WHAT IS REQUIRED:
Copy out the data exactly as it appears, without a single image.

Saved data entries:
►

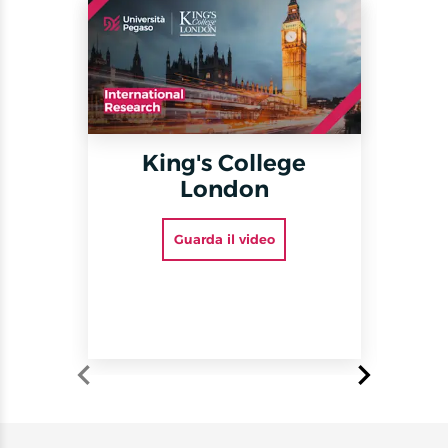
King's College
Th
London
Guarda il video
Item
1
of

◄

YOUR RESPONSE:
King's College
Th
London
Guarda il video
Item
1
of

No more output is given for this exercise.